Generative Adversarial Networks (GAN) are a relatively new concept in Machine Learning, introduced for the first time in 2014 by Ian Goodfellow and his colleagues. Their goal is to synthesize artificial samples, such as images, that are indistinguishable from authentic images. GANs are very effective at the generation of large resolution and high quality images, which is our goal for this project, using face images as the input dataset.

image

A GAN network consists of the interaction between two networks. A Generator network and a Discriminator network.

As its name implies, the Generator network is in charge of taking noise as input, for example a vector of a simple distribution (such as Gaussian or uniform) and transforming that noise into a sample of the distribution that we are looking for. For facial images, the noise would be transformed into an image of a face because we are looking for the "true" distribution of faces.

The Generator network would be the transformation from one distribution to another, where the other distribution is very complex. But how does the Generator network learn? The other network helps us with that.

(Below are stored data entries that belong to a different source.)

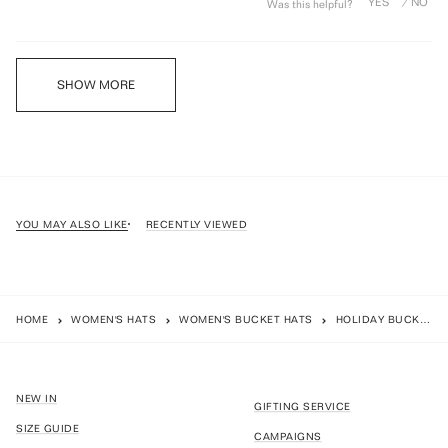
Was this helpful?
Loading...
SHOW MORE
YOU MAY ALSO LIKE
RECENTLY VIEWED
HOME
WOMEN'S HATS
WOMEN'S BUCKET HATS
HOLIDAY BUCKET - SAGE
NEW IN
GIFTING SERVICE
SIZE GUIDE
CAMPAIGNS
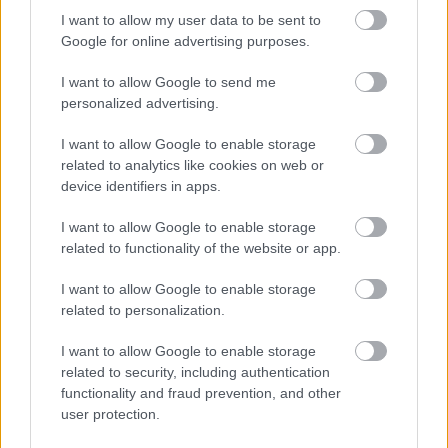
authority informing all interested parties that substantial road
I want to allow my user data to be sent to
works are due to be carried out. This notice is sent out
Google for online advertising purposes.
approximately 3 months before works are due to commence,
I want to allow Google to send me
to enable all parties concerned to carry out any works needed.
personalized advertising.
Once works have been complete the road is protected for up
to a maximum of 5 years depending on the type of works.
I want to allow Google to enable storage
Examples of works involved:
related to analytics like cookies on web or
device identifiers in apps.
reconstruction of a highway
resurfacing
I want to allow Google to enable storage
traffic calming
related to functionality of the website or app.
new road layouts
I want to allow Google to enable storage
Street Works Licence
related to personalization.
I want to allow Google to enable storage
If you or your organisation wish to place or maintain private
related to security, including authentication
apparatus in the public highway you must obtain a licence
functionality and fraud prevention, and other
from the relevant Highway Authority. Such licences are
user protection.
granted under Section 50 of the New Road and Street Works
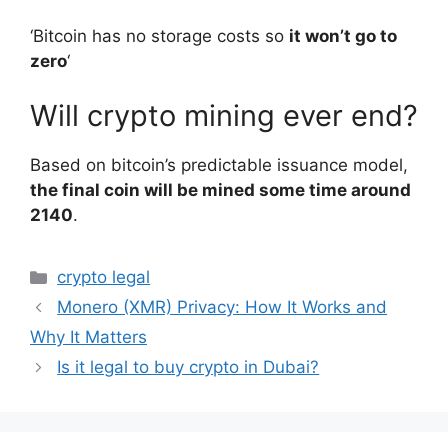
‘Bitcoin has no storage costs so
it won’t go to
zero
‘
Will crypto mining ever end?
Based on bitcoin’s predictable issuance model,
the final coin will be mined some time around
2140
.
Categories
crypto legal
Monero (XMR) Privacy: How It Works and
Why It Matters
Is it legal to buy crypto in Dubai?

The second network, the Discriminator, will receive inputs that are images and its main task will be to discriminate what is real and what is false. The discriminator will start out being quite bad at its job but once trained it will understand what is real and what is false (or try to understand it, because the generator will try hard to confuse it). The output of the Discriminator network of classifying the output generated by the Generative network will function as feedback to learn how to improve its generations. The output of the discriminator represents the probability that the input is true, so it will be a number between 0 and 1. 0 would indicate that it is false, 1 real and 0.5 would imply that the discriminator does not know how to distinguish, which is the same probability as throwing a coin.

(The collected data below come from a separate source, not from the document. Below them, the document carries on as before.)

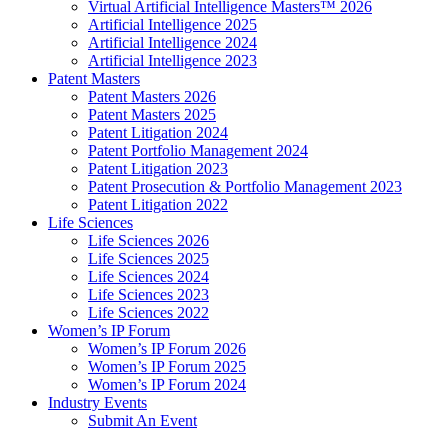
Virtual Artificial Intelligence Masters™ 2026
Artificial Intelligence 2025
Artificial Intelligence 2024
Artificial Intelligence 2023
Patent Masters
Patent Masters 2026
Patent Masters 2025
Patent Litigation 2024
Patent Portfolio Management 2024
Patent Litigation 2023
Patent Prosecution & Portfolio Management 2023
Patent Litigation 2022
Life Sciences
Life Sciences 2026
Life Sciences 2025
Life Sciences 2024
Life Sciences 2023
Life Sciences 2022
Women’s IP Forum
Women’s IP Forum 2026
Women’s IP Forum 2025
Women’s IP Forum 2024
Industry Events
Submit An Event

The generating network will want to generate faces as realistic as possible in such a way that the discriminator's confidence about what is real and what is not decreases. Ideally, the discriminator should return "I don't know" both when a user asks for real data or when he asks for generated data.

ProGANs

Although GANs seem to be a very fine design, the first implementations had the same problem: it took too long to train both networks in order to obtain realistic results. One of the first and many implementations of GANs, ProGANs, introduced a key innovation to make this easier: progressive training - training the generator with a very low-resolution image (4×4) and adding a higher resolution layer every time (being 1024x1024 the last layer). Initially learning a simple problem before progressing to learning more complex problems. This meant lower training time for lower resolutions, and using the lower-resolutions training in higher-resolutions training too. Overall, training time decreased significantly, and high resolutions results were achieved.

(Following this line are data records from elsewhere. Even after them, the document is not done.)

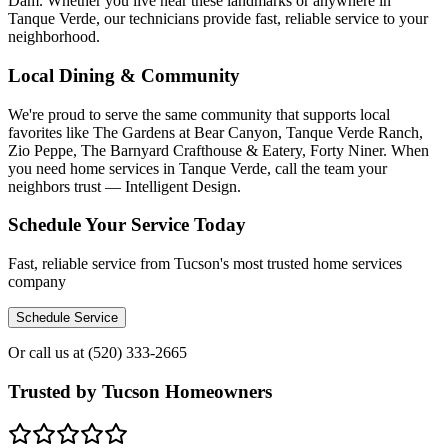
Dam. Whether you live near these landmarks or anywhere in
Tanque Verde, our technicians provide fast, reliable service to your
neighborhood.
Local Dining & Community
We're proud to serve the same community that supports local
favorites like The Gardens at Bear Canyon, Tanque Verde Ranch,
Zio Peppe, The Barnyard Crafthouse & Eatery, Forty Niner. When
you need home services in Tanque Verde, call the team your
neighbors trust — Intelligent Design.
Schedule Your Service Today
Fast, reliable service from Tucson's most trusted home services
company
Schedule Service
Or call us at
(520) 333-2665
Trusted by Tucson Homeowners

Although progressive training meant deconstructing the GAN architecture and train multiple times by layers, this architecture was only used to speed up training. Authors of StyleGAN (Style-Based Generator Architecture for Generative Adversarial Networks) saw this innovation and further used it to explore the latent space en each layer. As said by StyleGAN authors:

"Yet the generators continue to operate as black boxes, and despite recent efforts, the understanding of various aspects of the image synthesis process, e.g., the origin of stochastic features, is still lacking. The properties of the latent space are also poorly understood, and the commonly demonstrated latent space interpolations provide no quantitative way to compare different generators against each other."